Dans un second temps, je suis revenu à Paris et avec l'association 7 of Clubs, on a mis en place les soirées Sugar'n'Spice et Paris Reggae Explosion. La première est une résidence avec d'autres selecters parisiens qui a débuté en 2003. La seconde était un évènement annuel ayant pour but d'inviter d'autres selecters ou, comme la dernière en 2007, des groupes, nous avons invité Tighten Up de Londres, Alex de Copasetic (Hambourg), Fred (Nantes-Londres), Tomsteady et DrKitch de Bruxelles, Dr Raphi de Perpignan. Donc, j'étais pas mal actif dans l'organisation de soirées, mais aussi sur des forums comme Jahsound, Reggae Vibes, Reggae France, Ska-forum, ForumSka.be. C'est par le biais de ce dernier que je fus invité à exporter le "concept" de Sugar'n'Spice accompagné de deux autres selecters parisiens: Ace et Prince Charmless. Ce sont aussi des amis qui organisent des soirées dans leurs villes et ils m'invitent. Mais à la différence des autres "scènes" 60s les DJ’s Ska bougent peu, ils sont plutôt sédentaires.

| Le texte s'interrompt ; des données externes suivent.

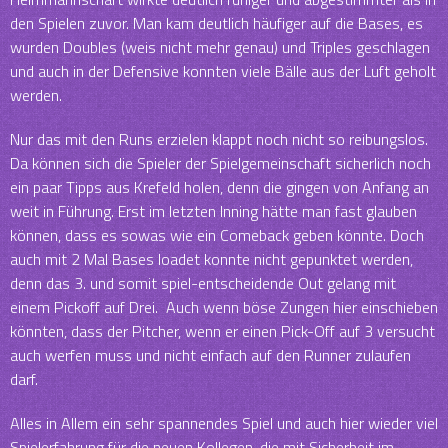
den Spielen zuvor. Man kam deutlich häufiger auf die Bases, es
wurden Doubles (weis nicht mehr genau) und Triples geschlagen
und auch in der Defensive konnten viele Bälle aus der Luft geholt
werden.
Nur das mit den Runs erzielen klappt noch nicht so reibungslos.
Da können sich die Spieler der Spielgemeinschaft sicherlich noch
ein paar Tipps aus Krefeld holen, denn die gingen von Anfang an
weit in Führung. Erst im letzten Inning hätte man fast glauben
können, dass es sowas wie ein Comeback geben könnte. Doch
auch mit 2 Mal Bases loadet konnte nicht gepunktet werden,
denn das 3. und somit spiel-entscheidende Out gelang mit
einem Pickoff auf Drei. Auch wenn böse Zungen hier einschieben
könnten, dass der Pitcher, wenn er einen Pick-Off auf 3 versucht
auch werfen muss und nicht einfach auf den Runner zulaufen
darf.
Alles in Allem ein sehr spannendes Spiel und auch hier wieder viel
Spielerfahrung für die neuen Kollegen, die mit Sicherheit im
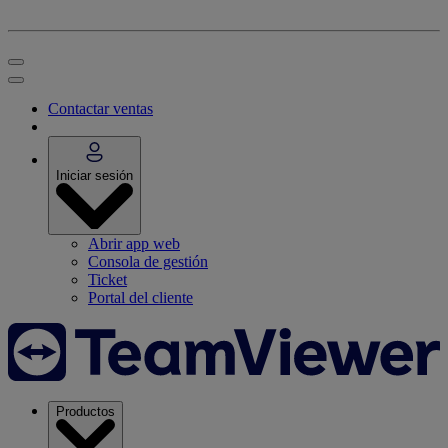
Contactar ventas
Iniciar sesión
Abrir app web
Consola de gestión
Ticket
Portal del cliente
Productos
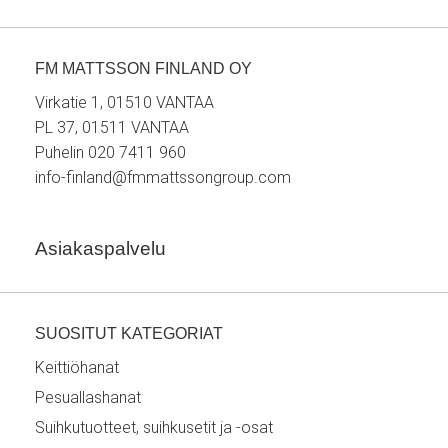
FM MATTSSON FINLAND OY
Virkatie 1, 01510 VANTAA
PL 37, 01511 VANTAA
Puhelin 020 7411 960
info-finland@fmmattssongroup.com
Asiakaspalvelu
SUOSITUT KATEGORIAT
Keittiöhanat
Pesuallashanat
Suihkutuotteet, suihkusetit ja -osat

Quels sont les endroits où le public et la scène t’ont paru les plus actifs, où tu retournes mixer avec le plus de plaisir?


C'est dur comme question. Ce ne serait pas très juste de juger les efforts des uns et des autres et un peu présomptueux de ma part. Il y a des villes où il y a plus de propositions et donc c'est plus difficile d'avoir une audience et d'autres où l'offre de soirées étant plus rare semble avantager leurs "popularité". Je ne compte pas Bruxelles, parce que les trois Sugar'n'Spice ont été de gros évènements.

En 2007, deux endroits m'ont marqué: Brest et Rodez. A Brest, ils m'ont semblé être les plus actifs dans leurs promotions. A Rodez, Gus Buster s'investit pas mal et le retour est positif, j'ai été agréablement surpris par la popularité et de la bonne ambiance. Je pense que Rodez est numéro 1 (ben tiens! ndlr). J'ai pris du plaisir de jouer partout où j'ai joué, j'ai toujours été très bien accueilli, j'ai rencontré des gens sympathiques et passionnés qui ont envie de faire partager le son qu'ils aiment. Je retournerai partout que ce soit à Venise, Nantes, Rodez, Bruxelles ou Brest, mais aussi dans les villes dans lesquelels je n'ai pas encore eu l'occasion de jouer.



Il fut un temps pas trop éloigné où tu organisais pas mal de soirées sur Paname. Pourquoi avoir arrêté, ou beaucoup ralenti?


kingreg bababoumIl y a plusieurs raisons. L'organisation de soirées et l'association me prenaient beaucoup de temps. J'ai été pendant plus de deux ans sans emploi, ce n'était plus possible et aujourd'hui j'ai repris une activité professionnelle.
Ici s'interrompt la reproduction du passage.